The company in the current financial year (FY14) already has launched generics of oral contraceptive, Seasonique, while generics of Lutera were launched a little earlier. The former, analysts at Nomura say, is likely to be a $15-million revenue contributor for Lupin. It had launched generics of Seasonale and Nordette in the December 2012 quarter itself. In total, Lupin plans to launch at least 10 oral contraceptives in calendar year 2013; these will start contributing significantly in FY14.

The US has now become significantly important for Lupin as it contributes around 40 per cent to its total revenues. The company has seen growth of 56 per cent in the US during the December 2012 quarter. While this growth was led by the extraordinary sales of antibacterial brand Suprax due to onset of the flu season, growth in the March 2013 quarter is still likely to be close to 50 per cent.

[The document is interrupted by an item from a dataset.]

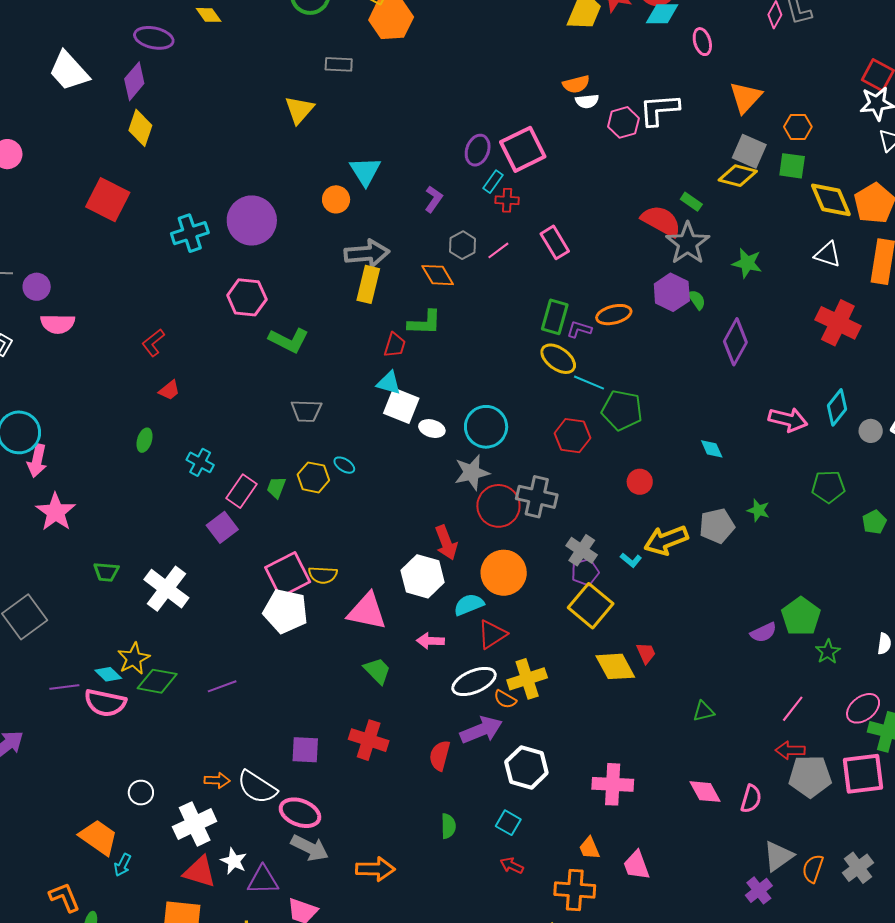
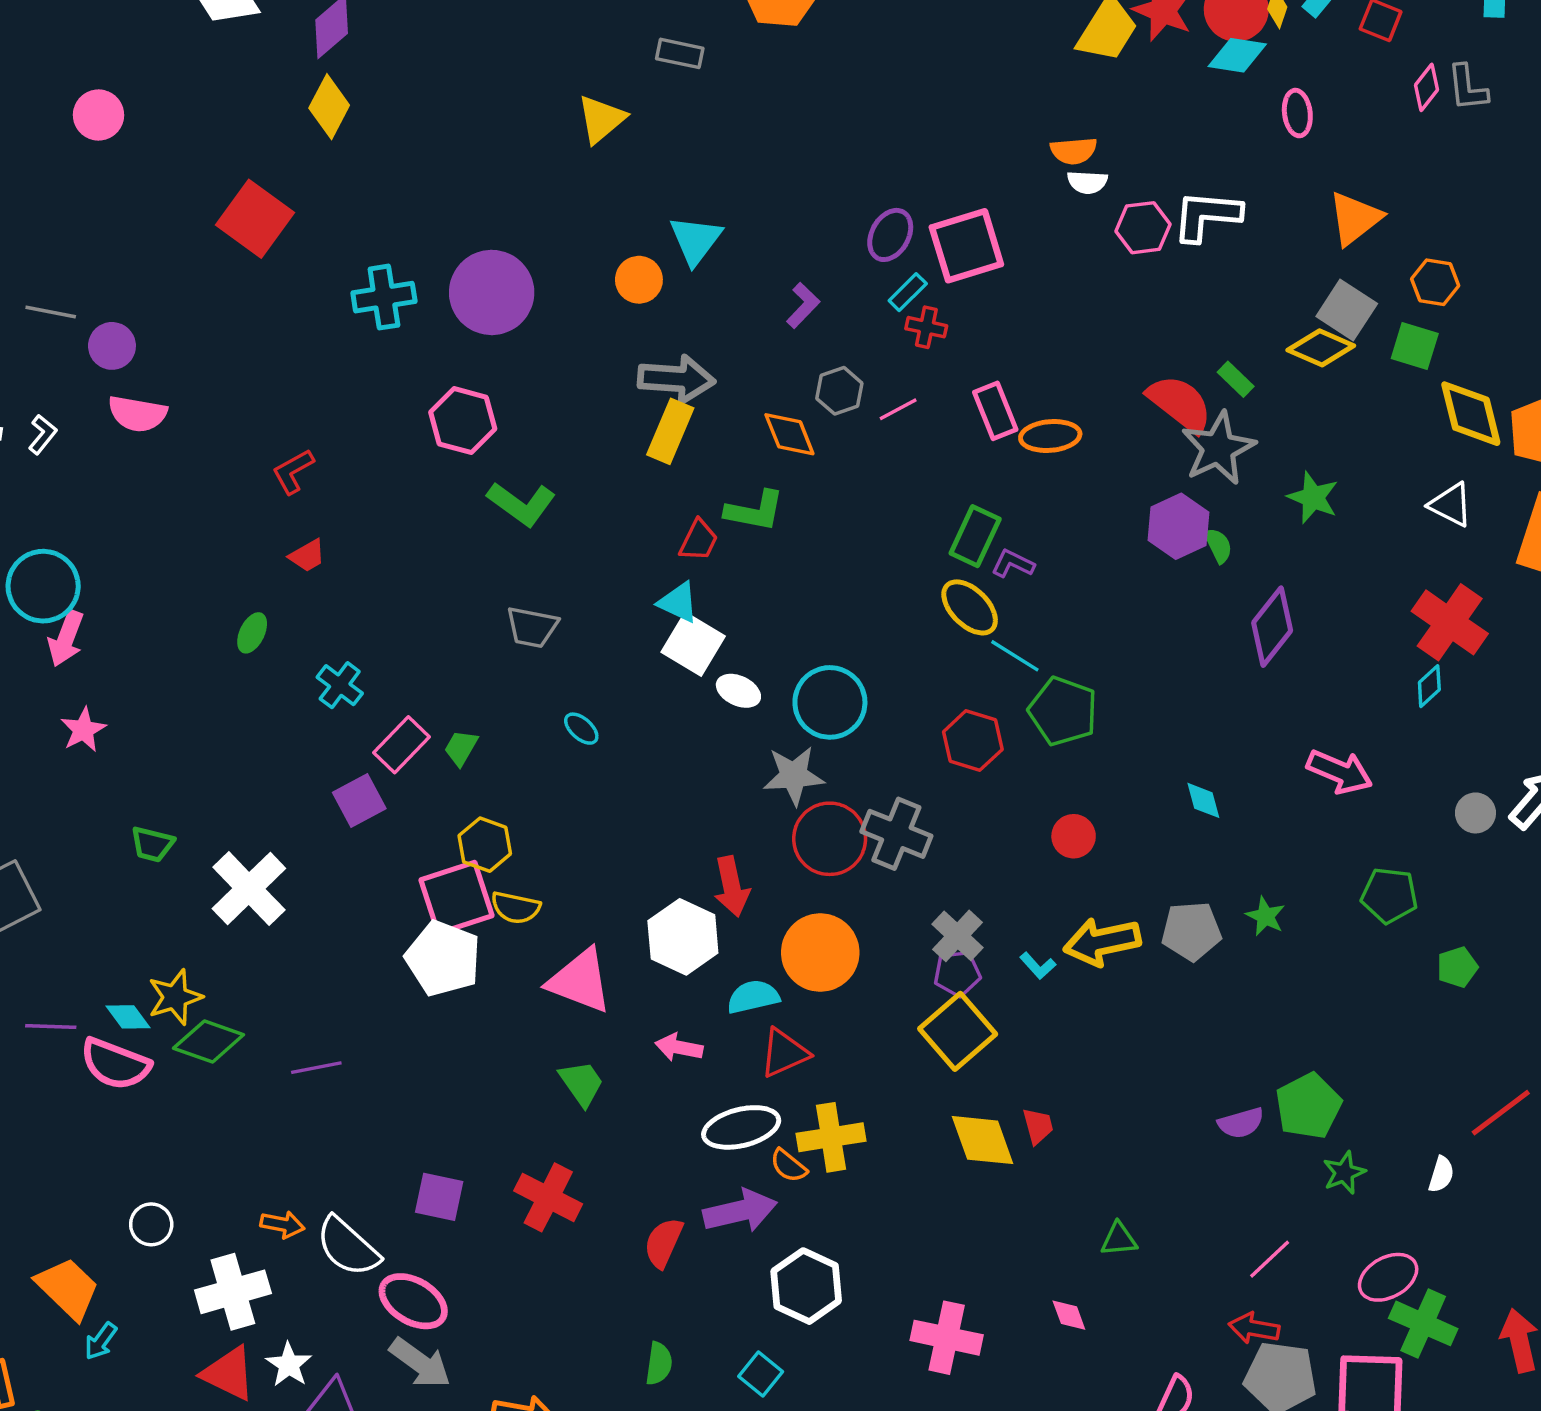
orange ellipse: (614, 315) -> (1050, 436), moved
cyan diamond: (837, 407) -> (1429, 686), moved, size x0.7
yellow hexagon: (313, 477) -> (485, 845), moved
pink star: (56, 512) -> (83, 730), size x0.7
pink diamond: (705, 792) -> (1069, 1315), moved, size x0.7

In the March quarter, Deepak Malik at Emkay Global expects Lupin to report revenue growth of 27.9 per cent year-on-year (y-o-y) driven by 48 per cent growth in US business on the back of 34 per cent market share in cholesterol lowering agent Tricor ($57 million), and launch of new products such as Plan B, Lutera, Suprax drops and Lorazepam. The domestic business is expected to grow 19 per cent y-o-y, Malik says.

Given the company’s plans to continue with a run-rate of at least 20 new products a year in the US, this geography is expected to contribute 50 per cent to revenues.